Visualizing Forecast Accuracy. When not to use the "start at zero" rule ?

I recently joined a discussion on Kaiser Fung's blog Junk Charts , When to use the start-at-zero rule concerning when charts should force a 0 into the Y-axis.  BTW - If you have not done so, add his blog to your RSS feed, it's superb and I have become a frequent visitor.

On this particular post, I would completely agree with his thoughts was it not for this one metric I have problems visualizing, Forecast Accuracy.

Forecast Accuracy is a very, very widely used sales-forecasting metric that is based on a statistical one, so let's start there.  

The statistical metric (Mean Absolute Percentage Error) looks at the average absolute forecast error as a percentage of actual sales.    Some of the errors will be positive and some negative but by taking the absolute value we lose the sign and just look at the magnitude of error.  (We handle optimism or pessimism in the forecast with a different "bias" metric).  

There is occasionally heated discussion in the sales forecasting community about exactly how this should be calculated but let's save that for another day as all forms I am familiar with have the same properties with regard to plotting results.
  • perfect forecasts would have no error and return 0% MAPE, this is our base.
  • there is no effective upper bound on the metric
If we were to look at this across a range of product groups (A thru K) it might look something like this.  The Y-axis is forced to start at 0 and the length of the bars have meaning, Product D really does have almost twice the error rate of product A.  This plots out very nicely, it's hard to misunderstand  and the start-at-zero rule certainly does apply.

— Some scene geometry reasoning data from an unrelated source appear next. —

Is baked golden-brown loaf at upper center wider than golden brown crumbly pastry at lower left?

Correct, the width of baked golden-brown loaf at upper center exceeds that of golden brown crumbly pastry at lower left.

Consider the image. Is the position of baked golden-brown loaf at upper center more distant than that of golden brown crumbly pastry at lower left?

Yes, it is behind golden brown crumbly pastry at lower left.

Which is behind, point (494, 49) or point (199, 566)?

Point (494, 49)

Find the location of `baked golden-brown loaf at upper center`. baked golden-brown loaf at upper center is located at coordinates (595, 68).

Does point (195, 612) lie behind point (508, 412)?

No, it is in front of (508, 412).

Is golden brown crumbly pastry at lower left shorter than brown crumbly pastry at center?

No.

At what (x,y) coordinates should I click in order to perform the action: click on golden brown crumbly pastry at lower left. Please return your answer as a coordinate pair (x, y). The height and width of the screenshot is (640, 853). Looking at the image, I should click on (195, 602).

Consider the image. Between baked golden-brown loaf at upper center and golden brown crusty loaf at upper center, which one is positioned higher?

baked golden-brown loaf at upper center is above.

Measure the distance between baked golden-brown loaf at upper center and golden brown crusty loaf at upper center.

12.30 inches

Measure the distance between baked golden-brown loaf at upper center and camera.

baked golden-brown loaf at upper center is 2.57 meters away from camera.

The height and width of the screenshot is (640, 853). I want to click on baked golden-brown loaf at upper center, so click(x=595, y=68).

Now convert MAPE into a Forecast Accuracy with this simple calculation.
Forecast Accuracy = 1 - MAPE
I can only assume this metric was created in the sense of "bigger numbers are better".  It's in widespread use, it's part of the business forecasting language, and no, I can't change it.  As you can see below, perfect forecasts are now at 100% and there is no lower bound on the metric, it can easily be negative.
MAPE Forecast Accuracy
0% 100%
20% 80%
40% 60%
60% 40%
80% 20%
100% 0%
120% -20%
140% -40%
160% -60%
This causes me a problem.  Check out the chart below: this is the same data as before but now expressed as Forecast Accuracy rather than MAPE in a standard Excel chart.  Excel is trying to help (bless it) and put the 0 value in without my help.  Work in supply-chain and you will see a lot of these.

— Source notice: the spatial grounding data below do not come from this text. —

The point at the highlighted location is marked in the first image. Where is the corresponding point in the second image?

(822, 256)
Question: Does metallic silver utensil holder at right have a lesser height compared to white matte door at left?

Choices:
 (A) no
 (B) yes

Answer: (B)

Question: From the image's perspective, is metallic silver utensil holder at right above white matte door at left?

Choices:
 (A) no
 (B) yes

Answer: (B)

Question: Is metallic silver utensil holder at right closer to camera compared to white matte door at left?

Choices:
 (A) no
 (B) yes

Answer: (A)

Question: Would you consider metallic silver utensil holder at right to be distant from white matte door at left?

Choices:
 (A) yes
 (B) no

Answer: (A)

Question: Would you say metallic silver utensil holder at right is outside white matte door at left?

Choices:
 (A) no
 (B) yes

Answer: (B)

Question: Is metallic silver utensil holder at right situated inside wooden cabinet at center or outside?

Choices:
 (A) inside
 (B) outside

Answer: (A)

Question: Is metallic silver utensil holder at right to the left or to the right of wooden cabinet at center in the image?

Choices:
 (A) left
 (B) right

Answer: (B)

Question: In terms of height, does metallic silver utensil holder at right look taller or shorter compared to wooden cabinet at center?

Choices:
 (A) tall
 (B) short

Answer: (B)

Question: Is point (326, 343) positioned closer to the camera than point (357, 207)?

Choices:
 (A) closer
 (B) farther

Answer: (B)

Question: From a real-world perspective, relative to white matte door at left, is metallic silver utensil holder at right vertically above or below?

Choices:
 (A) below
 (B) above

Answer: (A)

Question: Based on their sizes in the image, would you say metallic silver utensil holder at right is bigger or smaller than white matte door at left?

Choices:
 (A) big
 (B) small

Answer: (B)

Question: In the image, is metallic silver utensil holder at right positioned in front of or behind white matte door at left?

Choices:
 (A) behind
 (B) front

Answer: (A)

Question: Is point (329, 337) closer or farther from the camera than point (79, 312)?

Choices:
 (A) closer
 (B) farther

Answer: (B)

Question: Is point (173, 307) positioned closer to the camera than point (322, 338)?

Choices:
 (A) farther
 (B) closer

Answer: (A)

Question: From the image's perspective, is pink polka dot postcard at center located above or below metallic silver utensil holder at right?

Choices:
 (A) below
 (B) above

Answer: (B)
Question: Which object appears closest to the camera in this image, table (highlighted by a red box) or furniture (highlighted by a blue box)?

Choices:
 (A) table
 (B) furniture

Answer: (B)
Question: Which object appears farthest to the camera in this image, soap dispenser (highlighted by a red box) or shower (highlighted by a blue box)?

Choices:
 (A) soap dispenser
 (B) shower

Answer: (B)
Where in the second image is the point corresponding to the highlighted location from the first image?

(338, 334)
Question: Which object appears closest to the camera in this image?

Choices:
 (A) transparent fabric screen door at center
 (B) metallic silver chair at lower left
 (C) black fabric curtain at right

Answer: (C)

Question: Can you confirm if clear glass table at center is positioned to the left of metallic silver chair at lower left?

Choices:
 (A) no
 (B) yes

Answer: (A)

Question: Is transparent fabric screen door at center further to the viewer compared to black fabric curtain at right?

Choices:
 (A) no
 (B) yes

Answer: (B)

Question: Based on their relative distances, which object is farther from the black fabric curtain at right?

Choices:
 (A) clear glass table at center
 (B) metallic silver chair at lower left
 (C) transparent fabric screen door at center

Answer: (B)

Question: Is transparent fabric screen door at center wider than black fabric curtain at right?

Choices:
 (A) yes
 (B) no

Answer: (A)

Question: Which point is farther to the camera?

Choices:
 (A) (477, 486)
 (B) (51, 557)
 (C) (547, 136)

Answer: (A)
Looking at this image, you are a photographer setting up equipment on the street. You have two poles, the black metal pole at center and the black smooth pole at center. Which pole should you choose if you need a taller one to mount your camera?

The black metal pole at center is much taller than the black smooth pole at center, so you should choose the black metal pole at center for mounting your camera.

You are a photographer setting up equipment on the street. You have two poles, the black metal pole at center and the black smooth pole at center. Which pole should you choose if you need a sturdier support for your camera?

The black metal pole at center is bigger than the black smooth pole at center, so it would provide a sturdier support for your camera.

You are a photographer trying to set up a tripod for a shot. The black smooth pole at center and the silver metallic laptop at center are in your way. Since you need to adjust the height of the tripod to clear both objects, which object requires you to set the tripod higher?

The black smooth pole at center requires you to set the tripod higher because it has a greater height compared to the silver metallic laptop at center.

The zero value has no special meaning on this metric, so starting at 0 is very misleading:  80% accuracy (20% MAPE) is not twice as good as 40% accuracy  (60% MAPE).

Allowing the minimum of the y-axis to float  does not solve this either (below)

I really don't know what this is trying to tell me... some product groups are better than others perhaps ?  Certainly, relative size is meaningless.

"Abandon it" you say  "go to a line chart".  Line charts often have floating axes and yes they do not emphasize relative size nearly as much as a bar-chart does (below).

Perhaps it's less confusing/misleading than the previous charts but I still don't like it. because there is data I want to compare relative sizes for (the MAPE) and line-charts seem most useful when trying to show patterns.  I have no reason to expect a useful pattern to form from product categories: I just sorted then alphabetically.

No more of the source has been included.